What the exercise asks: Return the entries below word for word. No picture belongs in the copy.

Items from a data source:
● ● ●
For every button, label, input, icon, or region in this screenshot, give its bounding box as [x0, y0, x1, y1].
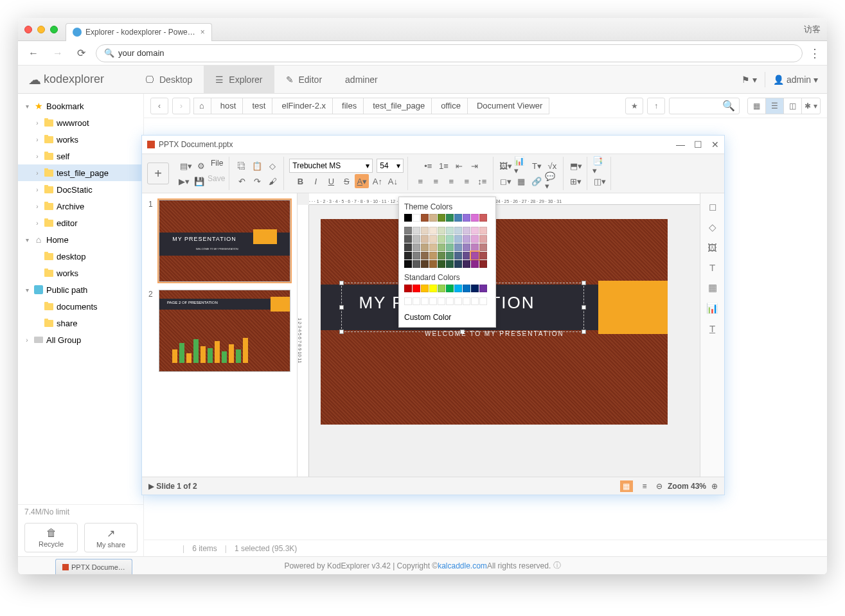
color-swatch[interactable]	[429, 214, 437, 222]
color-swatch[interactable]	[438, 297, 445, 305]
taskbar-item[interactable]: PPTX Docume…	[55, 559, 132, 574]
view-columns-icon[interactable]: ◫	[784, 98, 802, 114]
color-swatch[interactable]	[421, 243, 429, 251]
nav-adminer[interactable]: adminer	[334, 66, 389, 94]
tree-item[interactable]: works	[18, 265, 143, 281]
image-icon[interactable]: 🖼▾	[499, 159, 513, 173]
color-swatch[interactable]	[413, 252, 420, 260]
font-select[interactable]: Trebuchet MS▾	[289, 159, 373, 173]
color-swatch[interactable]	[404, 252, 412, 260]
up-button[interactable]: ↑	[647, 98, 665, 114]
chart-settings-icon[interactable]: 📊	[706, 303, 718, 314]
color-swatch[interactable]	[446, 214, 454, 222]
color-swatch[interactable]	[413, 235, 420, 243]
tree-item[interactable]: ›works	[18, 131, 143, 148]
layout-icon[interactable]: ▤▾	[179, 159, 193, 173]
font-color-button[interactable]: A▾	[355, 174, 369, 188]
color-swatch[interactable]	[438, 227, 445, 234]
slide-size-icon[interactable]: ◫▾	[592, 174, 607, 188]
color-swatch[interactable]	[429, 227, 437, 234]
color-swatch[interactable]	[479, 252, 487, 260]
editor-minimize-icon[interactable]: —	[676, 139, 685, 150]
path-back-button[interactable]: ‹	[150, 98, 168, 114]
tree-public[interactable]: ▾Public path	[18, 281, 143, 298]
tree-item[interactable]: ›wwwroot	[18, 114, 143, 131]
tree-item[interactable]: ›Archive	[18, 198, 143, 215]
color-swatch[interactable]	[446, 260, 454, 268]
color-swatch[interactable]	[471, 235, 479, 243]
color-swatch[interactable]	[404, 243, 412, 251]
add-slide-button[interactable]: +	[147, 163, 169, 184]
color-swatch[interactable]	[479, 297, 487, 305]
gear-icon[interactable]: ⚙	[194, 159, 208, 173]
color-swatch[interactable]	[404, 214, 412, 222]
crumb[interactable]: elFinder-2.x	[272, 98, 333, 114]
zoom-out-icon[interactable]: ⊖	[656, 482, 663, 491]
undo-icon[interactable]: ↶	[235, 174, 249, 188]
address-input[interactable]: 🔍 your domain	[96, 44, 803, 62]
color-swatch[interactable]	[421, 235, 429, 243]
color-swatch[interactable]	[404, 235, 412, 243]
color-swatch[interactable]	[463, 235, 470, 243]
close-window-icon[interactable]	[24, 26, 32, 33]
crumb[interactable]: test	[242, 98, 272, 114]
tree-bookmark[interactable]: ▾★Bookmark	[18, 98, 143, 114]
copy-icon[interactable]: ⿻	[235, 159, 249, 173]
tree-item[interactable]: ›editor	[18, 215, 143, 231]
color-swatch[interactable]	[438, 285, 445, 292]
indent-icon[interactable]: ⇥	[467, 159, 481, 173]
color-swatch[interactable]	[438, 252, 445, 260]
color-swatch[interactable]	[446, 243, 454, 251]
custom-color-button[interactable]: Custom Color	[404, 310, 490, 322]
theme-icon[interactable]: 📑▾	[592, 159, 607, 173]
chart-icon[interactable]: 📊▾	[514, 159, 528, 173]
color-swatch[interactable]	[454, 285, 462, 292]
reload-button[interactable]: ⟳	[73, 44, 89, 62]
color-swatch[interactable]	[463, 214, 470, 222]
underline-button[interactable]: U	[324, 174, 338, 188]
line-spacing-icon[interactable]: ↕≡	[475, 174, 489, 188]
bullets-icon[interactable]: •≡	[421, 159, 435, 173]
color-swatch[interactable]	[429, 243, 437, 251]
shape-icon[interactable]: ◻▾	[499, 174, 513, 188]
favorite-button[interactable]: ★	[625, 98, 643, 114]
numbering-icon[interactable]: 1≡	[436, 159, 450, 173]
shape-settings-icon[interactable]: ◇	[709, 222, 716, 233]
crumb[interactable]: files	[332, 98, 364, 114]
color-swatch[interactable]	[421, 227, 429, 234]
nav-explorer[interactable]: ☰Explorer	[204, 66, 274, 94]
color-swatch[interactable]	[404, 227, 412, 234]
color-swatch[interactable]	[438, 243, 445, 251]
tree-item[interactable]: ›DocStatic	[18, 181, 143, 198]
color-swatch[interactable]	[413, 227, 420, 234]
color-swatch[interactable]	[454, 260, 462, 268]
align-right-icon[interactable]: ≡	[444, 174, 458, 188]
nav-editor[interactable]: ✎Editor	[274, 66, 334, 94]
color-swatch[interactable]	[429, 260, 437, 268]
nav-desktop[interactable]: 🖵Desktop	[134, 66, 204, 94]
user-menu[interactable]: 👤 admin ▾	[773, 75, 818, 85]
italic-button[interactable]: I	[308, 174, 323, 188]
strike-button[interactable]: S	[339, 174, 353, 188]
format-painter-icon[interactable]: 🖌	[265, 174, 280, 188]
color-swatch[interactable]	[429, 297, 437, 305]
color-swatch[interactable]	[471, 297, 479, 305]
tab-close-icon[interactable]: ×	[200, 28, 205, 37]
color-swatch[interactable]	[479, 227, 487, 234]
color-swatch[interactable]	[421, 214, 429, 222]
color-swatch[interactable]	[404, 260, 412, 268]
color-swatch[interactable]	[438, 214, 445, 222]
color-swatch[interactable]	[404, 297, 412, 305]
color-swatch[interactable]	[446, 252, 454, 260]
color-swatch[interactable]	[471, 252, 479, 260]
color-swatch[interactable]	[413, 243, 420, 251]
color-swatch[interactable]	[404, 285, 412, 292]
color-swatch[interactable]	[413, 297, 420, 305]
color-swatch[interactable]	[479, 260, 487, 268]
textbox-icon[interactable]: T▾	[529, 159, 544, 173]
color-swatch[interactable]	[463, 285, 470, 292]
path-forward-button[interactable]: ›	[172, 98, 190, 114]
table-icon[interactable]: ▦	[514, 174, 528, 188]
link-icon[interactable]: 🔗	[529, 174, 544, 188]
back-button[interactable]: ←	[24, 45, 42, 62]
● ● ●
The answer:
For every button, label, input, icon, or region in this screenshot, give its bounding box as [x0, y0, x1, y1].
color-swatch[interactable]	[429, 214, 437, 222]
color-swatch[interactable]	[438, 297, 445, 305]
taskbar-item[interactable]: PPTX Docume…	[55, 559, 132, 574]
view-columns-icon[interactable]: ◫	[784, 98, 802, 114]
color-swatch[interactable]	[421, 243, 429, 251]
nav-adminer[interactable]: adminer	[334, 66, 389, 94]
tree-item[interactable]: works	[18, 265, 143, 281]
image-icon[interactable]: 🖼▾	[499, 159, 513, 173]
color-swatch[interactable]	[413, 252, 420, 260]
font-select[interactable]: Trebuchet MS▾	[289, 159, 373, 173]
color-swatch[interactable]	[404, 252, 412, 260]
up-button[interactable]: ↑	[647, 98, 665, 114]
chart-settings-icon[interactable]: 📊	[706, 303, 718, 314]
color-swatch[interactable]	[446, 214, 454, 222]
color-swatch[interactable]	[413, 235, 420, 243]
tree-item[interactable]: ›works	[18, 131, 143, 148]
layout-icon[interactable]: ▤▾	[179, 159, 193, 173]
font-color-button[interactable]: A▾	[355, 174, 369, 188]
color-swatch[interactable]	[438, 227, 445, 234]
slide-size-icon[interactable]: ◫▾	[592, 174, 607, 188]
color-swatch[interactable]	[429, 227, 437, 234]
color-swatch[interactable]	[479, 252, 487, 260]
editor-minimize-icon[interactable]: —	[676, 139, 685, 150]
path-back-button[interactable]: ‹	[150, 98, 168, 114]
tree-public[interactable]: ▾Public path	[18, 281, 143, 298]
tree-item[interactable]: ›wwwroot	[18, 114, 143, 131]
tree-item[interactable]: ›Archive	[18, 198, 143, 215]
color-swatch[interactable]	[446, 260, 454, 268]
color-swatch[interactable]	[471, 235, 479, 243]
color-swatch[interactable]	[404, 243, 412, 251]
add-slide-button[interactable]: +	[147, 163, 169, 184]
color-swatch[interactable]	[479, 297, 487, 305]
gear-icon[interactable]: ⚙	[194, 159, 208, 173]
color-swatch[interactable]	[404, 214, 412, 222]
crumb[interactable]: elFinder-2.x	[272, 98, 333, 114]
zoom-out-icon[interactable]: ⊖	[656, 482, 663, 491]
undo-icon[interactable]: ↶	[235, 174, 249, 188]
address-input[interactable]: 🔍 your domain	[96, 44, 803, 62]
color-swatch[interactable]	[421, 235, 429, 243]
color-swatch[interactable]	[404, 235, 412, 243]
color-swatch[interactable]	[463, 235, 470, 243]
close-window-icon[interactable]	[24, 26, 32, 33]
crumb[interactable]: test	[242, 98, 272, 114]
tree-bookmark[interactable]: ▾★Bookmark	[18, 98, 143, 114]
copy-icon[interactable]: ⿻	[235, 159, 249, 173]
tree-item[interactable]: ›editor	[18, 215, 143, 231]
color-swatch[interactable]	[438, 285, 445, 292]
indent-icon[interactable]: ⇥	[467, 159, 481, 173]
color-swatch[interactable]	[438, 252, 445, 260]
color-swatch[interactable]	[446, 243, 454, 251]
custom-color-button[interactable]: Custom Color	[404, 310, 490, 322]
theme-icon[interactable]: 📑▾	[592, 159, 607, 173]
chart-icon[interactable]: 📊▾	[514, 159, 528, 173]
color-swatch[interactable]	[454, 285, 462, 292]
reload-button[interactable]: ⟳	[73, 44, 89, 62]
color-swatch[interactable]	[463, 214, 470, 222]
underline-button[interactable]: U	[324, 174, 338, 188]
line-spacing-icon[interactable]: ↕≡	[475, 174, 489, 188]
bullets-icon[interactable]: •≡	[421, 159, 435, 173]
color-swatch[interactable]	[429, 243, 437, 251]
shape-icon[interactable]: ◻▾	[499, 174, 513, 188]
favorite-button[interactable]: ★	[625, 98, 643, 114]
numbering-icon[interactable]: 1≡	[436, 159, 450, 173]
shape-settings-icon[interactable]: ◇	[709, 222, 716, 233]
crumb[interactable]: files	[332, 98, 364, 114]
color-swatch[interactable]	[421, 227, 429, 234]
nav-explorer[interactable]: ☰Explorer	[204, 66, 274, 94]
color-swatch[interactable]	[404, 227, 412, 234]
color-swatch[interactable]	[438, 243, 445, 251]
tree-item[interactable]: ›DocStatic	[18, 181, 143, 198]
color-swatch[interactable]	[413, 227, 420, 234]
color-swatch[interactable]	[454, 260, 462, 268]
align-right-icon[interactable]: ≡	[444, 174, 458, 188]
nav-editor[interactable]: ✎Editor	[274, 66, 334, 94]
color-swatch[interactable]	[429, 260, 437, 268]
nav-desktop[interactable]: 🖵Desktop	[134, 66, 204, 94]
user-menu[interactable]: 👤 admin ▾	[773, 75, 818, 85]
italic-button[interactable]: I	[308, 174, 323, 188]
strike-button[interactable]: S	[339, 174, 353, 188]
format-painter-icon[interactable]: 🖌	[265, 174, 280, 188]
color-swatch[interactable]	[429, 297, 437, 305]
color-swatch[interactable]	[471, 297, 479, 305]
tab-close-icon[interactable]: ×	[200, 28, 205, 37]
color-swatch[interactable]	[479, 227, 487, 234]
color-swatch[interactable]	[421, 214, 429, 222]
color-swatch[interactable]	[404, 260, 412, 268]
color-swatch[interactable]	[438, 214, 445, 222]
color-swatch[interactable]	[404, 297, 412, 305]
color-swatch[interactable]	[446, 252, 454, 260]
color-swatch[interactable]	[471, 252, 479, 260]
color-swatch[interactable]	[413, 243, 420, 251]
color-swatch[interactable]	[404, 285, 412, 292]
color-swatch[interactable]	[413, 297, 420, 305]
color-swatch[interactable]	[479, 260, 487, 268]
textbox-icon[interactable]: T▾	[529, 159, 544, 173]
color-swatch[interactable]	[463, 285, 470, 292]
path-forward-button[interactable]: ›	[172, 98, 190, 114]
table-icon[interactable]: ▦	[514, 174, 528, 188]
link-icon[interactable]: 🔗	[529, 174, 544, 188]
back-button[interactable]: ←	[24, 45, 42, 62]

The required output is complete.